**** Records for the task ****

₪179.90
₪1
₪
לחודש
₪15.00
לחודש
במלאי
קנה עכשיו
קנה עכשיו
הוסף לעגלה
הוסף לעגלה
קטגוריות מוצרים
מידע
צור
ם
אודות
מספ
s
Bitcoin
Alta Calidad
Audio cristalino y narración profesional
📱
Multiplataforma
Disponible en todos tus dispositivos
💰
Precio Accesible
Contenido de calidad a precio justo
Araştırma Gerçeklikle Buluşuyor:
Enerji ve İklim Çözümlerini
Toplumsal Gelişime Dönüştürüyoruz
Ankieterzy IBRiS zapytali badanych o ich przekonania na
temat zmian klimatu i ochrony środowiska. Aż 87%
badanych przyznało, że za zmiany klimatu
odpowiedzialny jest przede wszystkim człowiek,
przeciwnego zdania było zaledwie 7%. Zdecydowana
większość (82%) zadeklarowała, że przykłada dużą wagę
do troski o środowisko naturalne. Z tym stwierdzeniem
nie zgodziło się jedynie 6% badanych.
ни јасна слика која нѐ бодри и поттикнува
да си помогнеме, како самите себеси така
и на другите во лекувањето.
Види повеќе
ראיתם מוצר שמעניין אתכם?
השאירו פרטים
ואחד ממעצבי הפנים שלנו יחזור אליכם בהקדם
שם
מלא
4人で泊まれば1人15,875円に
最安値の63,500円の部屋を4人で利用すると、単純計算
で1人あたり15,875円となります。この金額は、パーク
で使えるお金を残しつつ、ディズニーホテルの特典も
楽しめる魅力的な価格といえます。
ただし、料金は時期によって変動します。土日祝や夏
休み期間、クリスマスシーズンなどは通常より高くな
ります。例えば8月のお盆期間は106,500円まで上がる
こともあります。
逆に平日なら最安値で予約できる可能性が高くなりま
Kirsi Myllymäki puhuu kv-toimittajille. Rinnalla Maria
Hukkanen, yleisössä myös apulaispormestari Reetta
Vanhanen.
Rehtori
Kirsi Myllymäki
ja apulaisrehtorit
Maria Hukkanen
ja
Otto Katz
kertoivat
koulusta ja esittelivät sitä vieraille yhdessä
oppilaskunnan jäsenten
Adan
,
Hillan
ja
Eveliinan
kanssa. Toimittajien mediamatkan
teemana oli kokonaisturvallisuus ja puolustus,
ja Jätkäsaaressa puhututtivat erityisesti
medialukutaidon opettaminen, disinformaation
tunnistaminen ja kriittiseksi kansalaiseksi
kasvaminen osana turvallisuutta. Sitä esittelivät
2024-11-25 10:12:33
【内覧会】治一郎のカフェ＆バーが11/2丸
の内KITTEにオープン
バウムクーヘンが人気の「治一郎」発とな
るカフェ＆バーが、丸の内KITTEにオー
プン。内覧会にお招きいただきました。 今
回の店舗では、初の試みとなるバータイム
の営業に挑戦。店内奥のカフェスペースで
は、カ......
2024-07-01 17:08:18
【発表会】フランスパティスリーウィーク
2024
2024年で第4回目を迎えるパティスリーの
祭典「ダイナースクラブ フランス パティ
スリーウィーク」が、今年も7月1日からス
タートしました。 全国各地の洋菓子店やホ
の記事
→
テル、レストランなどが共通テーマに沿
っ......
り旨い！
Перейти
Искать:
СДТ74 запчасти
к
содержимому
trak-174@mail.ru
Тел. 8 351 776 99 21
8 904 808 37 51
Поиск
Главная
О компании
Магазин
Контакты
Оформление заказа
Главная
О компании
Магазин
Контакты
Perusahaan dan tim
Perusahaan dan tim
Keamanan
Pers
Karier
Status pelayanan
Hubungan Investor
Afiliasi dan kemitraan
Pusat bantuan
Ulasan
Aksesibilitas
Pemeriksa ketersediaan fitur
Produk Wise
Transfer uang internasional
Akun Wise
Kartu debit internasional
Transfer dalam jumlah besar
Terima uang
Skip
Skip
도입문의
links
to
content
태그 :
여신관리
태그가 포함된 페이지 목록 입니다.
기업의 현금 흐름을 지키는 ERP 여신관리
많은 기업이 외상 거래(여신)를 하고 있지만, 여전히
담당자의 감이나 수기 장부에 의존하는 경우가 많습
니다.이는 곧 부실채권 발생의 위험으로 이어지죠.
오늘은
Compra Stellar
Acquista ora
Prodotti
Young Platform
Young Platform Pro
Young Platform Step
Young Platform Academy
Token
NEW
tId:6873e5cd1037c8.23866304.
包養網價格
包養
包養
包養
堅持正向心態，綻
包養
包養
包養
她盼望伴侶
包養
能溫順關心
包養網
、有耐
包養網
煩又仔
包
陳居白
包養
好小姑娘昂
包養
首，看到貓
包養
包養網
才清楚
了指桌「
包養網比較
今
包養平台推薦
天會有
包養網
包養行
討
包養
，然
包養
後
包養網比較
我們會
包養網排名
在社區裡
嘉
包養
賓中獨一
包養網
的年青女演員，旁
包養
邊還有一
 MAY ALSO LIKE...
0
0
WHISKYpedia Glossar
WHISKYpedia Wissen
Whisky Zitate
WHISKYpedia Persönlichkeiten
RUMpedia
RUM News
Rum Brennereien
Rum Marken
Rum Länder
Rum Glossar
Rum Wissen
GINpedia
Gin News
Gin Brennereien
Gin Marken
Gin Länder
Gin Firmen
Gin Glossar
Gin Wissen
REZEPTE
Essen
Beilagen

****

**Instructions for the task**
Repeat the material above in full. Change no word.

**Result**
₪179.90
₪1
₪
לחודש
₪15.00
לחודש
במלאי
קנה עכשיו
קנה עכשיו
הוסף לעגלה
הוסף לעגלה
קטגוריות מוצרים
מידע
צור
ם
אודות
מספ
s
Bitcoin
Alta Calidad
Audio cristalino y narración profesional
📱
Multiplataforma
Disponible en todos tus dispositivos
💰
Precio Accesible
Contenido de calidad a precio justo
Araştırma Gerçeklikle Buluşuyor:
Enerji ve İklim Çözümlerini
Toplumsal Gelişime Dönüştürüyoruz
Ankieterzy IBRiS zapytali badanych o ich przekonania na
temat zmian klimatu i ochrony środowiska. Aż 87%
badanych przyznało, że za zmiany klimatu
odpowiedzialny jest przede wszystkim człowiek,
przeciwnego zdania było zaledwie 7%. Zdecydowana
większość (82%) zadeklarowała, że przykłada dużą wagę
do troski o środowisko naturalne. Z tym stwierdzeniem
nie zgodziło się jedynie 6% badanych.
ни јасна слика која нѐ бодри и поттикнува
да си помогнеме, како самите себеси така
и на другите во лекувањето.
Види повеќе
ראיתם מוצר שמעניין אתכם?
השאירו פרטים
ואחד ממעצבי הפנים שלנו יחזור אליכם בהקדם
שם
מלא
4人で泊まれば1人15,875円に
最安値の63,500円の部屋を4人で利用すると、単純計算
で1人あたり15,875円となります。この金額は、パーク
で使えるお金を残しつつ、ディズニーホテルの特典も
楽しめる魅力的な価格といえます。
ただし、料金は時期によって変動します。土日祝や夏
休み期間、クリスマスシーズンなどは通常より高くな
ります。例えば8月のお盆期間は106,500円まで上がる
こともあります。
逆に平日なら最安値で予約できる可能性が高くなりま
Kirsi Myllymäki puhuu kv-toimittajille. Rinnalla Maria
Hukkanen, yleisössä myös apulaispormestari Reetta
Vanhanen.
Rehtori
Kirsi Myllymäki
ja apulaisrehtorit
Maria Hukkanen
ja
Otto Katz
kertoivat
koulusta ja esittelivät sitä vieraille yhdessä
oppilaskunnan jäsenten
Adan
,
Hillan
ja
Eveliinan
kanssa. Toimittajien mediamatkan
teemana oli kokonaisturvallisuus ja puolustus,
ja Jätkäsaaressa puhututtivat erityisesti
medialukutaidon opettaminen, disinformaation
tunnistaminen ja kriittiseksi kansalaiseksi
kasvaminen osana turvallisuutta. Sitä esittelivät
2024-11-25 10:12:33
【内覧会】治一郎のカフェ＆バーが11/2丸
の内KITTEにオープン
バウムクーヘンが人気の「治一郎」発とな
るカフェ＆バーが、丸の内KITTEにオー
プン。内覧会にお招きいただきました。 今
回の店舗では、初の試みとなるバータイム
の営業に挑戦。店内奥のカフェスペースで
は、カ......
2024-07-01 17:08:18
【発表会】フランスパティスリーウィーク
2024
2024年で第4回目を迎えるパティスリーの
祭典「ダイナースクラブ フランス パティ
スリーウィーク」が、今年も7月1日からス
タートしました。 全国各地の洋菓子店やホ
の記事
→
テル、レストランなどが共通テーマに沿
っ......
り旨い！
Перейти
Искать:
СДТ74 запчасти
к
содержимому
trak-174@mail.ru
Тел. 8 351 776 99 21
8 904 808 37 51
Поиск
Главная
О компании
Магазин
Контакты
Оформление заказа
Главная
О компании
Магазин
Контакты
Perusahaan dan tim
Perusahaan dan tim
Keamanan
Pers
Karier
Status pelayanan
Hubungan Investor
Afiliasi dan kemitraan
Pusat bantuan
Ulasan
Aksesibilitas
Pemeriksa ketersediaan fitur
Produk Wise
Transfer uang internasional
Akun Wise
Kartu debit internasional
Transfer dalam jumlah besar
Terima uang
Skip
Skip
도입문의
links
to
content
태그 :
여신관리
태그가 포함된 페이지 목록 입니다.
기업의 현금 흐름을 지키는 ERP 여신관리
많은 기업이 외상 거래(여신)를 하고 있지만, 여전히
담당자의 감이나 수기 장부에 의존하는 경우가 많습
니다.이는 곧 부실채권 발생의 위험으로 이어지죠.
오늘은
Compra Stellar
Acquista ora
Prodotti
Young Platform
Young Platform Pro
Young Platform Step
Young Platform Academy
Token
NEW
tId:6873e5cd1037c8.23866304.
包養網價格
包養
包養
包養
堅持正向心態，綻
包養
包養
包養
她盼望伴侶
包養
能溫順關心
包養網
、有耐
包養網
煩又仔
包
陳居白
包養
好小姑娘昂
包養
首，看到貓
包養
包養網
才清楚
了指桌「
包養網比較
今
包養平台推薦
天會有
包養網
包養行
討
包養
，然
包養
後
包養網比較
我們會
包養網排名
在社區裡
嘉
包養
賓中獨一
包養網
的年青女演員，旁
包養
邊還有一
 MAY ALSO LIKE...
0
0
WHISKYpedia Glossar
WHISKYpedia Wissen
Whisky Zitate
WHISKYpedia Persönlichkeiten
RUMpedia
RUM News
Rum Brennereien
Rum Marken
Rum Länder
Rum Glossar
Rum Wissen
GINpedia
Gin News
Gin Brennereien
Gin Marken
Gin Länder
Gin Firmen
Gin Glossar
Gin Wissen
REZEPTE
Essen
Beilagen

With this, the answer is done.